## The task:
Using the material below, work out how many lines contain the word "Livrare". Reply with the number and nothing more.
....
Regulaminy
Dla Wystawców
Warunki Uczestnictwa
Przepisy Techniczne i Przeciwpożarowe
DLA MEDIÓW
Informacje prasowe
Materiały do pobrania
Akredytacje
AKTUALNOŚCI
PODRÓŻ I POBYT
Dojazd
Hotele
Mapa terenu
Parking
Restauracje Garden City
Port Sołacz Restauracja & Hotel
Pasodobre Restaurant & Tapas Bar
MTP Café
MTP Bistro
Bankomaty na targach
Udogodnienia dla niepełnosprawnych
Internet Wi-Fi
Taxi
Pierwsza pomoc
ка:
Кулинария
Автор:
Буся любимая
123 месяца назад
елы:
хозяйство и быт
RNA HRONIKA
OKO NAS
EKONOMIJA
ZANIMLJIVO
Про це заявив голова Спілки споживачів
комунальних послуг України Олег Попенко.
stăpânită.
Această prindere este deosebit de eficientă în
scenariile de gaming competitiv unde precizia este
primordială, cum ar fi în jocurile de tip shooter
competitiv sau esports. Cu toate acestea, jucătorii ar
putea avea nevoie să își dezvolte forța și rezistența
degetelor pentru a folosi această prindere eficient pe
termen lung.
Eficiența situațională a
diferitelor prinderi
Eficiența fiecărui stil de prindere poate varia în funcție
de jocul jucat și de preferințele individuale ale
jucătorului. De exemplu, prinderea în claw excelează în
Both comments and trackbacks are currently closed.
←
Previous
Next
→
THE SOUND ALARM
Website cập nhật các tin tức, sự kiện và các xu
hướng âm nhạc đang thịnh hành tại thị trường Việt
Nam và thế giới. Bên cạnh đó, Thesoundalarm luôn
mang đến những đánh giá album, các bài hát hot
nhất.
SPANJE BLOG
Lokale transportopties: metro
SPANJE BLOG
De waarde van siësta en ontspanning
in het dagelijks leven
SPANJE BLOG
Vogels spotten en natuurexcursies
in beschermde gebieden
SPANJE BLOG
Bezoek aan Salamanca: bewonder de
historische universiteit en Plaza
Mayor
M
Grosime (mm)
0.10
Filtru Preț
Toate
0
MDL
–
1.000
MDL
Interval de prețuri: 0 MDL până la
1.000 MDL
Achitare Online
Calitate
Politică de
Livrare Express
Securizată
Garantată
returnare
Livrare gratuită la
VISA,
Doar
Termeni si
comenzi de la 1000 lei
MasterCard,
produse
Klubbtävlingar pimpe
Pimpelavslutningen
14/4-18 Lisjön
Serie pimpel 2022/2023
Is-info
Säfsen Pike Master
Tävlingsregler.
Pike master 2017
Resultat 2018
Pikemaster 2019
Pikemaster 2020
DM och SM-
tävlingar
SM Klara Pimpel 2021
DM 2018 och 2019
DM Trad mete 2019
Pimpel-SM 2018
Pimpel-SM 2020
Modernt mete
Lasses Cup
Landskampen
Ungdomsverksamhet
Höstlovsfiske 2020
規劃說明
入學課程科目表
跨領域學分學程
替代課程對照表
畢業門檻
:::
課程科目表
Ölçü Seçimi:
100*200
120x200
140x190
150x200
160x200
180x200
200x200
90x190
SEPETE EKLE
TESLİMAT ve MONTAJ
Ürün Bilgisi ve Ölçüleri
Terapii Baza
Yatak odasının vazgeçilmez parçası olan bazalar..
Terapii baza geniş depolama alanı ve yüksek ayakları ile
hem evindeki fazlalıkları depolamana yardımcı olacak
....
## Worked solution:
2